Transcribe the entries below exactly, starting with the line that has "Human-alike" and stopping after the line that has "Bushy Honeysuckle)"; no pictures belong in the copy.

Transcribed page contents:
####################
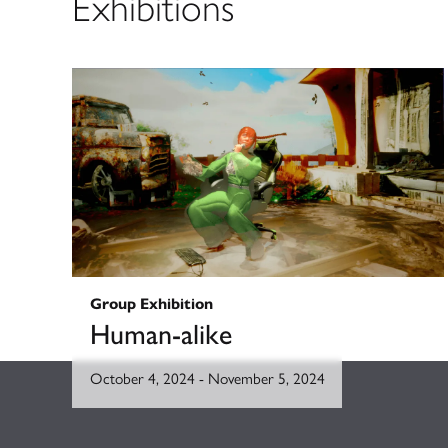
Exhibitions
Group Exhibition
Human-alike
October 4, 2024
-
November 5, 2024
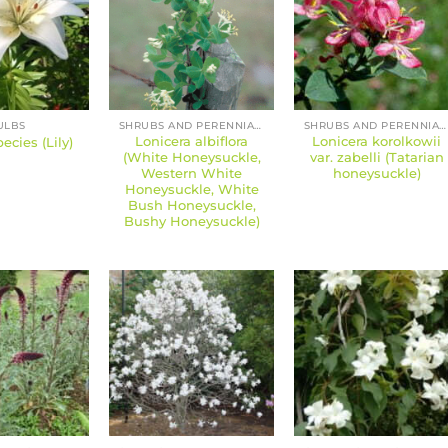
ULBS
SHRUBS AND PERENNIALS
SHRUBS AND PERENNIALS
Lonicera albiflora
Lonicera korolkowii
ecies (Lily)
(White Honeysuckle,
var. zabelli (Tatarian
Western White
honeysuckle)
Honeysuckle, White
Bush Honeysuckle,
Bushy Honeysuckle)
####################
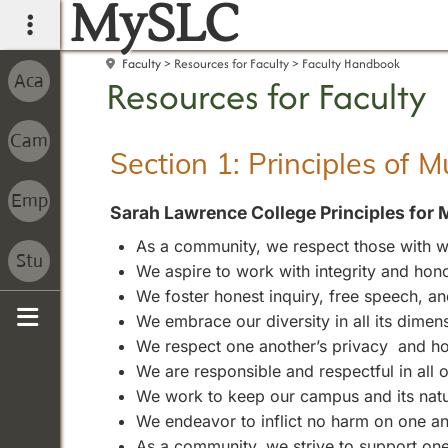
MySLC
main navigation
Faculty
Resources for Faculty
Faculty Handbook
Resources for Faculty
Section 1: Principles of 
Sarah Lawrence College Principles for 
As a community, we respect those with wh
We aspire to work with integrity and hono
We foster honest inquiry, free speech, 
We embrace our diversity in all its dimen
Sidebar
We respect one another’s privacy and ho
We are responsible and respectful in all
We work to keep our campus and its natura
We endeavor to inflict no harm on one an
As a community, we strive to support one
####################
ANSWER TO THIS EXERCISE:
Human-alike
October 4, 2024
-
November 5, 2024
ULBS
SHRUBS AND PERENNIALS
SHRUBS AND PERENNIALS
Lonicera albiflora
Lonicera korolkowii
ecies (Lily)
(White Honeysuckle,
var. zabelli (Tatarian
Western White
honeysuckle)
Honeysuckle, White
Bush Honeysuckle,
Bushy Honeysuckle)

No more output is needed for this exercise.